═══ RECORDED INFORMATION
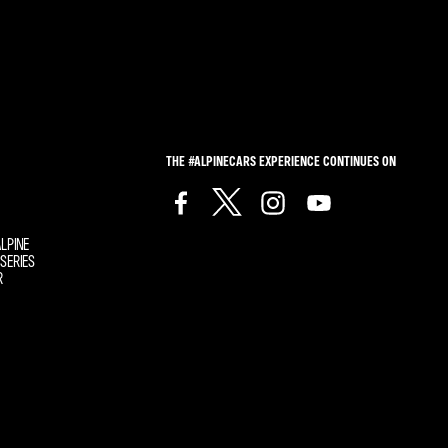
THE #ALPINECARS EXPERIENCE CONTINUES ON
LPINE
SERIES
R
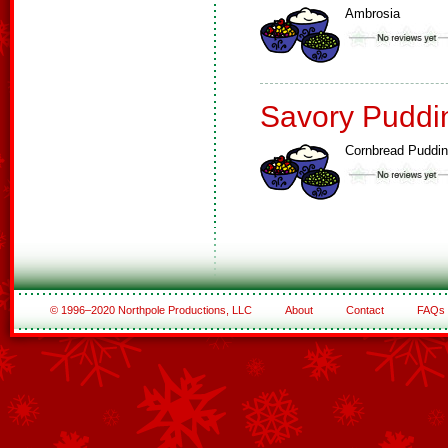
Ambrosia
Savory Puddi
Cornbread Puddi
© 1996–2020 Northpole Productions, LLC
About
Contact
FAQs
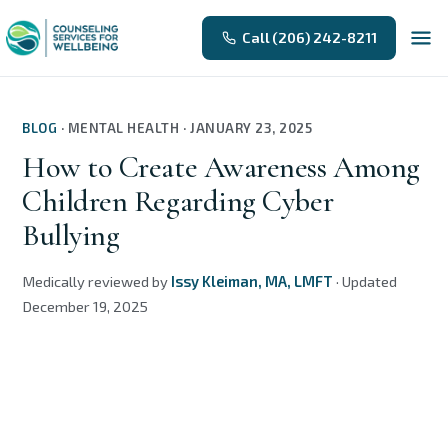
Call (206) 242-8211
BLOG
·
MENTAL HEALTH
·
JANUARY 23, 2025
How to Create Awareness Among
Children Regarding Cyber
Bullying
Medically reviewed by
Issy Kleiman, MA, LMFT
·
Updated
December 19, 2025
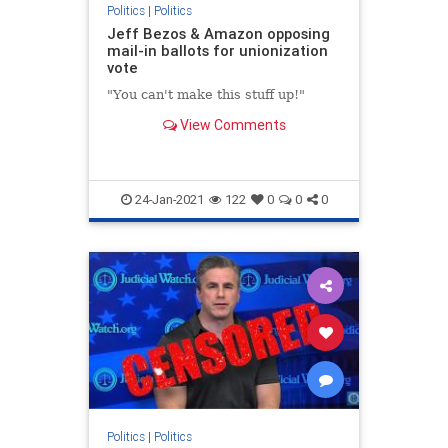
Politics
|
Politics
Jeff Bezos & Amazon opposing
mail-in ballots for unionization
vote
"You can't make this stuff up!"
View Comments
24-Jan-2021
122
0
0
0
Politics
|
Politics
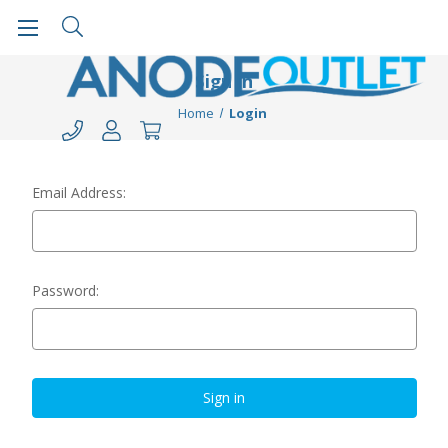
Sign in
Home
Login
Email Address:
Password:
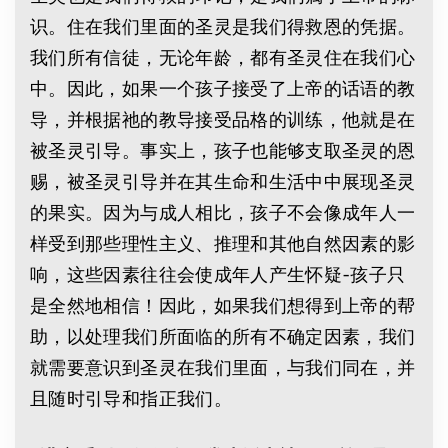
识。住在我们里面的圣灵是我们得救恩的凭据。
我们所有信徒，无论年龄，都有圣灵住在我们心
中。因此，如果一个孩子接受了上帝的话语的教
导，并根据祂的教导接受品格的训练，他就是在
被圣灵引导。事实上，孩子也能够支取圣灵的恩
赐，被圣灵引导并在其生命和生活中中展现圣灵
的果实。因为与成人相比，孩子不会像成年人一
样受到那些理性主义、推理和其他自然因素的影
响，这些因素往往会使成年人产生怀疑-孩子只
是全然地相信！因此，如果我们想得到上帝的帮
助，以处理我们所面临的所有不确定因素，我们
就需要意识到圣灵在我们里面，与我们同在，并
且随时引导和指正我们。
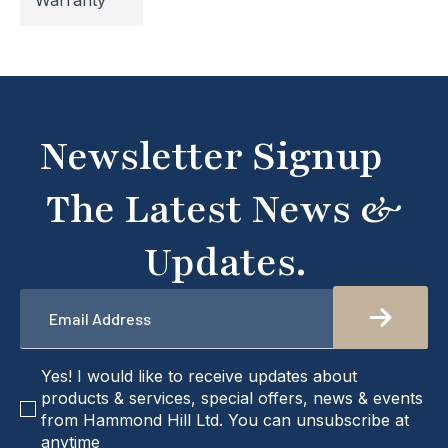
Warranty
temporarily inaccessible. If you're unable to find
what you're looking for or need assistance, please
don't hesitate to get in touch with us directly –
we're here to help!
Newsletter Signup
The Latest News &
Updates.
Email
*
checkbox
Yes! I would like to receive updates about
products & services, special offers, news & events
from Hammond Hill Ltd. You can unsubscribe at
anytime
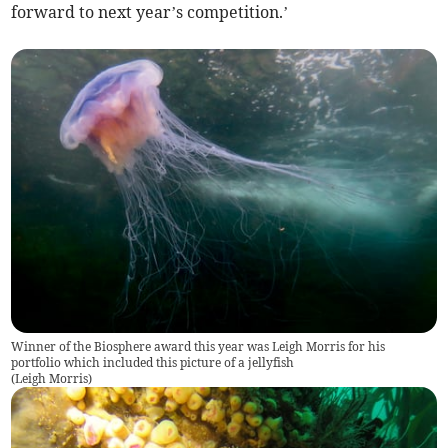
forward to next year’s competition.’
Winner of the Biosphere award this year was Leigh Morris for his
portfolio which included this picture of a jellyfish
(
Leigh Morris
)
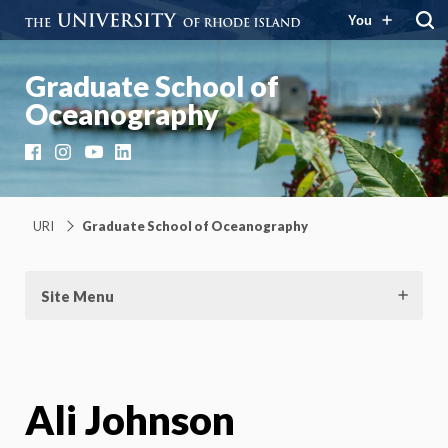
You
Graduate School of
Oceanography
Facebook
Instagram
YouTube
LinkedIn
URI
Graduate School of Oceanography
Site Menu
Ali Johnson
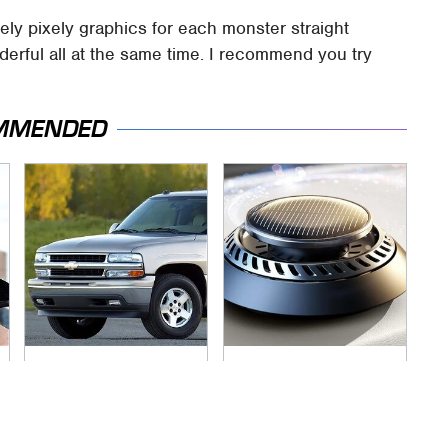
ely pixely graphics for each monster straight
derful all at the same time. I recommend you try
MMENDED
If You Had To Deliver
Pop This Handy
100 Pizzas, Drive
Gadget On Your
One Of These
Dashboard & You'll
Thank Us Later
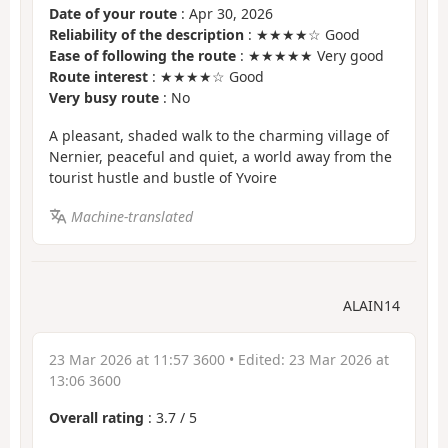
Date of your route
: Apr 30, 2026
Reliability of the description
: ★★★★☆ Good
Ease of following the route
: ★★★★★ Very good
Route interest
: ★★★★☆ Good
Very busy route
: No
A pleasant, shaded walk to the charming village of
Nernier, peaceful and quiet, a world away from the
tourist hustle and bustle of Yvoire
Machine-translated
ALAIN14
23 Mar 2026 at 11:57 3600
• Edited:
23 Mar 2026 at
13:06 3600
Overall rating
:
3.7
/
5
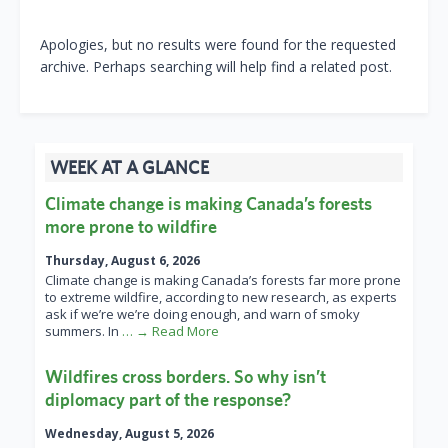
Apologies, but no results were found for the requested
archive. Perhaps searching will help find a related post.
WEEK AT A GLANCE
Climate change is making Canada’s forests
more prone to wildfire
Thursday, August 6, 2026
Climate change is making Canada’s forests far more prone
to extreme wildfire, according to new research, as experts
ask if we’re we’re doing enough, and warn of smoky
summers. In
… → Read More
Wildfires cross borders. So why isn’t
diplomacy part of the response?
Wednesday, August 5, 2026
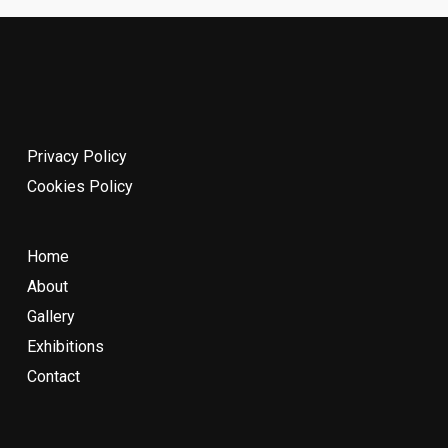
Privacy Policy
Cookies Policy
Home
About
Gallery
Exhibitions
Contact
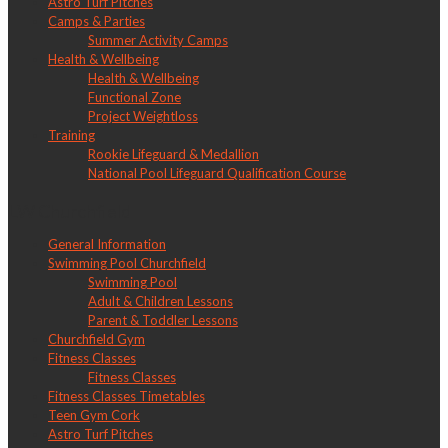
Astro Turf Pitches
Camps & Parties
Summer Activity Camps
Health & Wellbeing
Health & Wellbeing
Functional Zone
Project Weightloss
Training
Rookie Lifeguard & Medallion
National Pool Lifeguard Qualification Course
LW Churchfield
General Information
Swimming Pool Churchfield
Swimming Pool
Adult & Children Lessons
Parent & Toddler Lessons
Churchfield Gym
Fitness Classes
Fitness Classes
Fitness Classes Timetables
Teen Gym Cork
Astro Turf Pitches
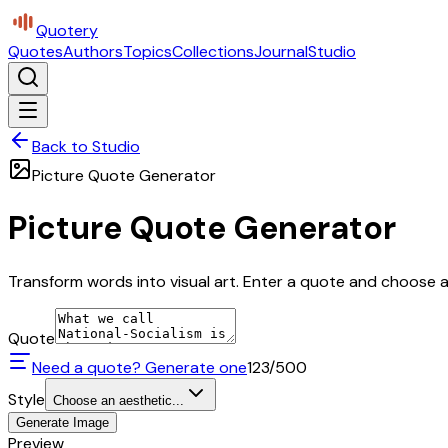
Quotery
Quotes
Authors
Topics
Collections
Journal
Studio
Back to Studio
Picture Quote Generator
Picture Quote Generator
Transform words into visual art. Enter a quote and choose a 
Quote
Need a quote? Generate one
123
/500
Style
Choose an aesthetic...
Generate Image
Preview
══════
DIRECTIONS FOR THIS TASK
Write the listing out exactly, apart from its pictures.

ANSWER
THE #ALPINECARS EXPERIENCE CONTINUES ON
LPINE
SERIES
R
Ambrosia
Savory Puddi
Cornbread Puddi
© 1996–2020 Northpole Productions, LLC
About
Contact
FAQs
Call (206) 242-8211
BLOG
·
MENTAL HEALTH
·
JANUARY 23, 2025
How to Create Awareness Among
Children Regarding Cyber
Bullying
Medically reviewed by
Issy Kleiman, MA, LMFT
·
Updated
December 19, 2025
Politics
|
Politics
Jeff Bezos & Amazon opposing
mail-in ballots for unionization
vote
"You can't make this stuff up!"
View Comments
24-Jan-2021
122
0
0
0
Politics
|
Politics
Sign in
Home
Login
Email Address:
Password:
识。住在我们里面的圣灵是我们得救恩的凭据。
我们所有信徒，无论年龄，都有圣灵住在我们心
中。因此，如果一个孩子接受了上帝的话语的教
导，并根据祂的教导接受品格的训练，他就是在
被圣灵引导。事实上，孩子也能够支取圣灵的恩
赐，被圣灵引导并在其生命和生活中中展现圣灵
的果实。因为与成人相比，孩子不会像成年人一
样受到那些理性主义、推理和其他自然因素的影
响，这些因素往往会使成年人产生怀疑-孩子只
是全然地相信！因此，如果我们想得到上帝的帮
助，以处理我们所面临的所有不确定因素，我们
就需要意识到圣灵在我们里面，与我们同在，并
且随时引导和指正我们。
Warranty
temporarily inaccessible. If you're unable to find
what you're looking for or need assistance, please
don't hesitate to get in touch with us directly –
we're here to help!
Newsletter Signup
The Latest News &
Updates.
Email
*
checkbox
Yes! I would like to receive updates about
products & services, special offers, news & events
from Hammond Hill Ltd. You can unsubscribe at
anytime
forward to next year’s competition.’
Winner of the Biosphere award this year was Leigh Morris for his
portfolio which included this picture of a jellyfish
(
Leigh Morris
)
You
Graduate School of
Oceanography
Facebook
Instagram
YouTube
LinkedIn
URI
Graduate School of Oceanography
Site Menu
Ali Johnson
ely pixely graphics for each monster straight
derful all at the same time. I recommend you try
MMENDED
If You Had To Deliver
Pop This Handy
100 Pizzas, Drive
Gadget On Your
One Of These
Dashboard & You'll
Thank Us Later
Date of your route
: Apr 30, 2026
Reliability of the description
: ★★★★☆ Good
Ease of following the route
: ★★★★★ Very good
Route interest
: ★★★★☆ Good
Very busy route
: No
A pleasant, shaded walk to the charming village of
Nernier, peaceful and quiet, a world away from the
tourist hustle and bustle of Yvoire
Machine-translated
ALAIN14
23 Mar 2026 at 11:57 3600
• Edited:
23 Mar 2026 at
13:06 3600
Overall rating
:
3.7
/
5
Apologies, but no results were found for the requested
archive. Perhaps searching will help find a related post.
WEEK AT A GLANCE
Climate change is making Canada’s forests
more prone to wildfire
Thursday, August 6, 2026
Climate change is making Canada’s forests far more prone
to extreme wildfire, according to new research, as experts
ask if we’re we’re doing enough, and warn of smoky
summers. In
… → Read More
Wildfires cross borders. So why isn’t
diplomacy part of the response?
Wednesday, August 5, 2026
Privacy Policy
Cookies Policy
Home
About
Gallery
Exhibitions
Contact
Astro Turf Pitches
Camps & Parties
Summer Activity Camps
Health & Wellbeing
Health & Wellbeing
Functional Zone
Project Weightloss
Training
Rookie Lifeguard & Medallion
National Pool Lifeguard Qualification Course
LW Churchfield
General Information
Swimming Pool Churchfield
Swimming Pool
Adult & Children Lessons
Parent & Toddler Lessons
Churchfield Gym
Fitness Classes
Fitness Classes
Fitness Classes Timetables
Teen Gym Cork
Astro Turf Pitches
Quotery
Quotes
Authors
Topics
Collections
Journal
Studio
Back to Studio
Picture Quote Generator
Picture Quote Generator
Transform words into visual art. Enter a quote and choose a 
Quote
Need a quote? Generate one
123
/500
Style
Choose an aesthetic...
Generate Image
Preview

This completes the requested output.